Despite the comparative lack of cancer resulting from stem cell therapies,
there is still every reason to expect that caution should attend the
development of any therapy that spurs greater regeneration in old tissues. The
cells in those tissues have a higher load of nuclear DNA damage, and thus a
greater cancer risk attends their activity. Yet in practice it isn't working
out to be as great a risk as expected, or at least not so far based on the
data gathered to date. Why this is the case is an interesting question with no
solid answer at this time.

The replication limits of somatic cells depend in part on telomere shortening.
Telomeres are repeated lengths of DNA at the ends of chromosomes. A little of
that length is lost with each cell division, and very short telomeres trigger
cellular senescence or programmed cell death. In comparison stem cells retain
long telomeres, and thus the ability to continually create new daughter
somatic cells with long telomeres to deliver into the tissues they support.
This maintenance of telomere length in stem cells is achieved through the
activity of telomerase, an enzyme that adds repeated DNA sequences to the ends
of chromosomes.

Based on all of the above, it is not unreasonable to expect that more
telomerase activity in more cells would mean a greater risk of cancer.

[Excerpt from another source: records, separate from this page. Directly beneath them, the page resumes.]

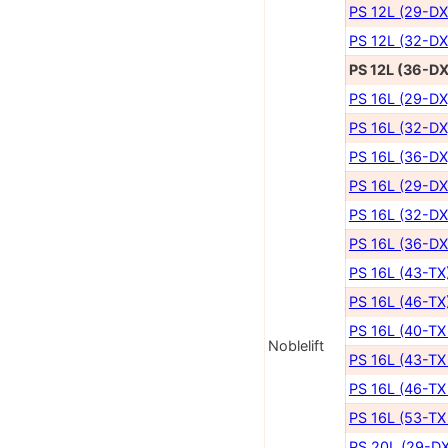
PS 12L (29-DX
PS 12L (32-DX
PS 12L (36-DX
PS 16L (29-DX
PS 16L (32-DX
PS 16L (36-DX
PS 16L (29-DX
PS 16L (32-DX
PS 16L (36-DX
PS 16L (43-TX
PS 16L (46-TX
PS 16L (40-TX
Noblelift
PS 16L (43-TX
PS 16L (46-TX
PS 16L (53-TX
PS 20L (29-DX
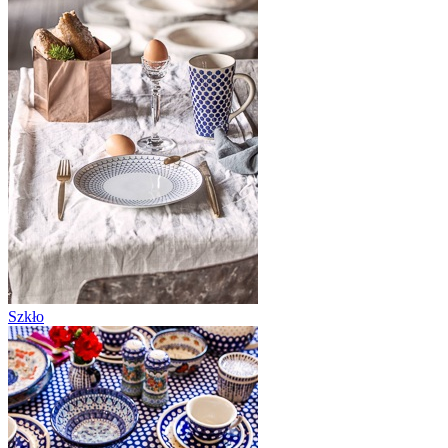
Szkło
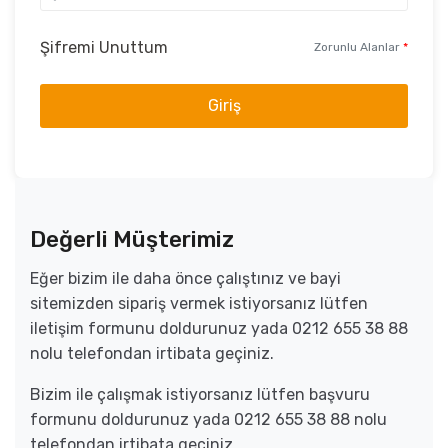
Şifremi Unuttum
Zorunlu Alanlar
*
Giriş
Değerli Müşterimiz
Eğer bizim ile daha önce çalıştınız ve bayi
sitemizden sipariş vermek istiyorsanız lütfen
iletişim formunu doldurunuz yada 0212 655 38 88
nolu telefondan irtibata geçiniz.
Bizim ile çalışmak istiyorsanız lütfen başvuru
formunu doldurunuz yada 0212 655 38 88 nolu
telefondan irtibata geçiniz.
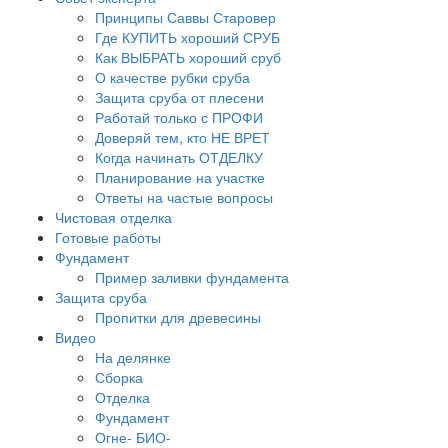
Принципы Саввы Старовер
Где КУПИТЬ хороший СРУБ
Как ВЫБРАТЬ хороший сруб
О качестве рубки сруба
Защита сруба от плесени
Работай только с ПРОФИ
Доверяй тем, кто НЕ ВРЕТ
Когда начинать ОТДЕЛКУ
Планирование на участке
Ответы на частые вопросы
Чистовая отделка
Готовые работы
Фундамент
Пример заливки фундамента
Защита сруба
Пропитки для древесины
Видео
На делянке
Сборка
Отделка
Фундамент
Огне- БИО-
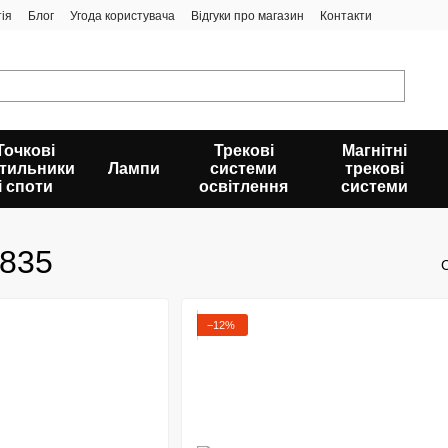
ія
Блог
Угода користувача
Відгуки про магазин
Контакти
Точкові
Трекові
Магнітні
ітильники
Лампи
системи
трекові
і споти
освітлення
системи
2835
−12%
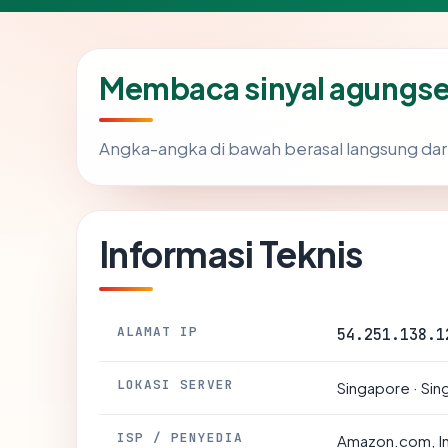
Membaca sinyal agungs
Angka-angka di bawah berasal langsung dar
Informasi Teknis
ALAMAT IP
54.251.138.1
LOKASI SERVER
Singapore · Si
ISP / PENYEDIA
Amazon.com, I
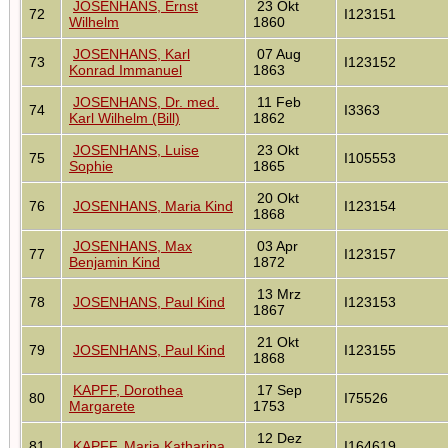
JOSENHANS, Ernst
23 Okt
72
I123151
Wilhelm
1860
JOSENHANS, Karl
07 Aug
73
I123152
Konrad Immanuel
1863
JOSENHANS, Dr. med.
11 Feb
74
I3363
Karl Wilhelm (Bill)
1862
JOSENHANS, Luise
23 Okt
75
I105553
Sophie
1865
20 Okt
76
JOSENHANS, Maria Kind
I123154
1868
JOSENHANS, Max
03 Apr
77
I123157
Benjamin Kind
1872
13 Mrz
78
JOSENHANS, Paul Kind
I123153
1867
21 Okt
79
JOSENHANS, Paul Kind
I123155
1868
KAPFF, Dorothea
17 Sep
80
I75526
Margarete
1753
12 Dez
81
KAPFF, Maria Katharina
I164619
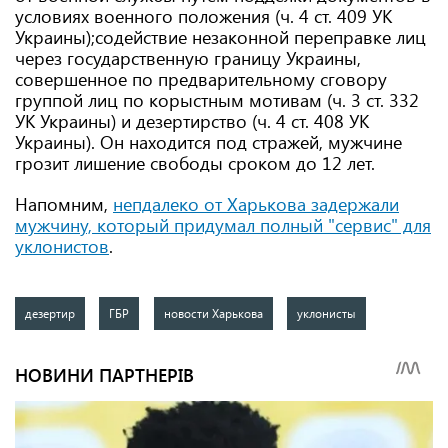
условиях военного положения (ч. 4 ст. 409 УК
Украины);содействие незаконной переправке лиц
через государственную границу Украины,
совершенное по предварительному сговору
группой лиц по корыстным мотивам (ч. 3 ст. 332
УК Украины) и дезертирство (ч. 4 ст. 408 УК
Украины). Он находится под стражей, мужчине
грозит лишение свободы сроком до 12 лет.
Напомним,
непдалеко от Харькова задержали
мужчину, который придумал полный "сервис" для
уклонистов
.
дезертир
ГБР
новости Харькова
уклонисты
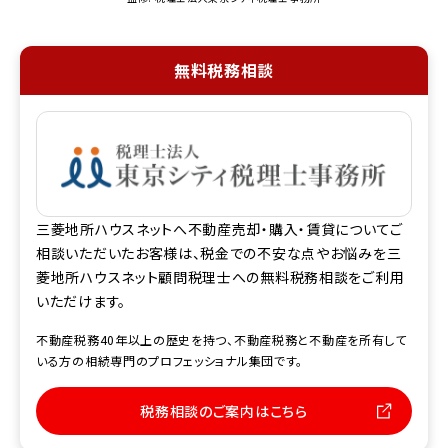
無料税務相談
三菱地所ハウスネットへ不動産売却・購入・賃貸についてご
相談いただいたお客様は、税金での不安な点やお悩みを三
菱地所ハウスネット顧問税理士への無料税務相談をご利用
いただけます。
不動産税務40年以上の歴史を持つ、不動産税務と不動産を所有して
いる方の相続専門のプロフェッショナル集団です。
税務相談のご案内はこちら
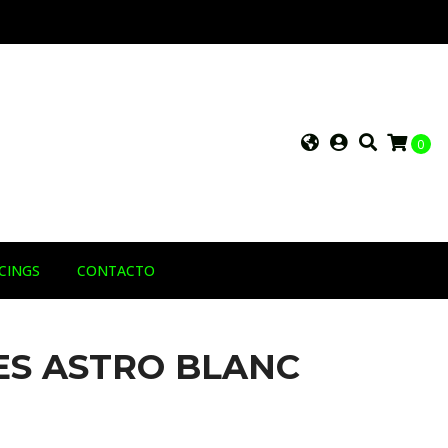
0
RCINGS
CONTACTO
S ASTRO BLANC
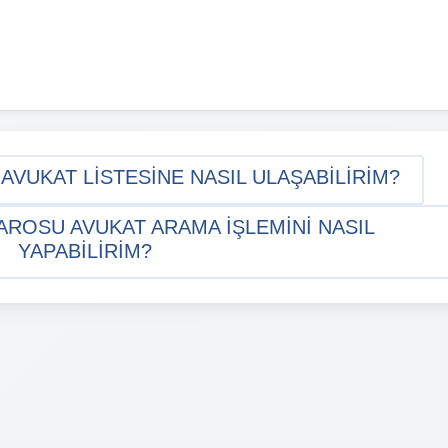
UKAT LISTESINE NASIL ULAŞABILIRIM?
OSU AVUKAT ARAMA IŞLEMINI NASIL
YAPABILIRIM?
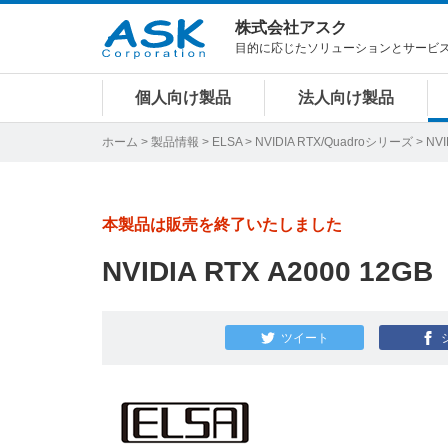
株式会社アスク
目的に応じたソリューションとサービ
個人向け製品
法人向け製品
ホーム
>
製品情報
>
ELSA
>
NVIDIA RTX/Quadroシリーズ
> NVI
本製品は販売を終了いたしました
NVIDIA RTX A2000 12GB
ツイート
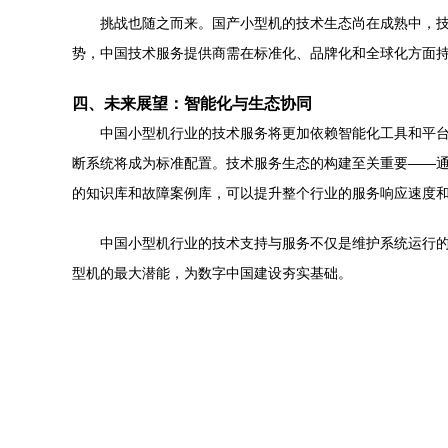
挑战也随之而来。国产小型机的技术生态尚在成熟中，
势，中国技术服务提供商需在标准化、品牌化和全球化方面
四、未来展望：智能化与生态协同
中国小型机行业的技术服务将更加依赖智能化工具和平台
断系统将成为标准配置。技术服务生态的构建至关重要——
的知识库和故障案例库，可以提升整个行业的服务响应速度
中国小型机行业的技术支持与服务不仅是维护系统运行的
型机的最大潜能，为数字中国建设夯实基础。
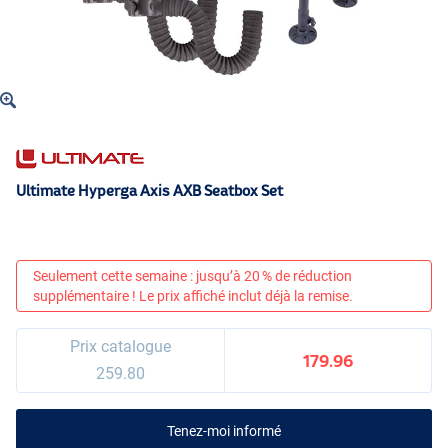
Ultimate Hyperga Axis AXB Seatbox Set
Seulement cette semaine : jusqu’à 20 % de réduction
supplémentaire ! Le prix affiché inclut déjà la remise.
Prix catalogue
179.96
259.80
Tenez-moi informé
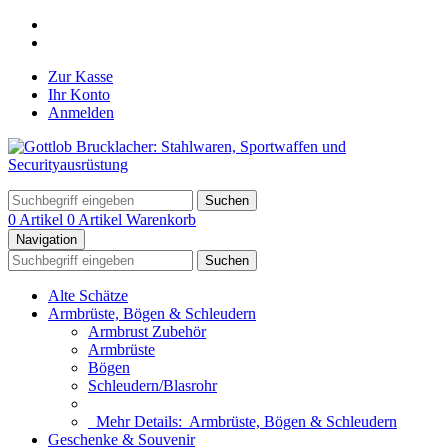
Zur Kasse
Ihr Konto
Anmelden
Suchen
0 Artikel
0 Artikel
Warenkorb
Navigation
Suchen
Alte Schätze
Armbrüste, Bögen & Schleudern
Armbrust Zubehör
Armbrüste
Bögen
Schleudern/Blasrohr
Mehr Details:
Armbrüste, Bögen & Schleudern
Geschenke & Souvenir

It
would mean cells being more active, and older, more damaged cells being more
active. In mice, however, this is not what happens. The risk of cancer
actually falls, even as life span is lengthened: researchers believe there is
increased stem cell activity and tissue maintenance, but not enough time in
even the extended mouse life span for the other shoe to drop and cancer risk
to catch up. A firm and comprehensive analysis of what exactly is going on
inside these mice is probably still a few years away, however. Nonetheless,
the picture painted above suggests that we should be cautious about
extrapolating a beneficial balance of time and cellular activity in mice to
indicate that telomerase treatments would be similarly great for humans. The
span of time is different, our telomere biology is different, and the balance
of aging and cell activity is different.

On the other hand, the medical community seems to be doing pretty well with
stem cell treatments that are just another way of spurring increased cell
activity and tissue maintenance in old, damaged tissues. Enhanced telomerase
activity seems worthy of further investigation for all the same reasons that
stem cell therapies were worthy of clinical development. I don't see
telomerase therapies as a treatment for aging per se, however. The approach of
increased telomerase activity doesn't address the underlying issues that cause
stem cell decline, but instead forces damaged cells to get back to work by
overriding the normal reactions of an aged biochemistry. In the view of aging
as accumulated cellular damage, stem cell failure with age is an evolved
reaction to an increasingly damaged tissue environment. The best way forward
is to repair that environment, not override the signals. As first generation
stem cell treatments have shown, however, it is possible to achieve beneficial
results by taking this path, even while failing to address the root causes of
aging. Benefits are good, but we shouldn't let them distract us from the end
goal.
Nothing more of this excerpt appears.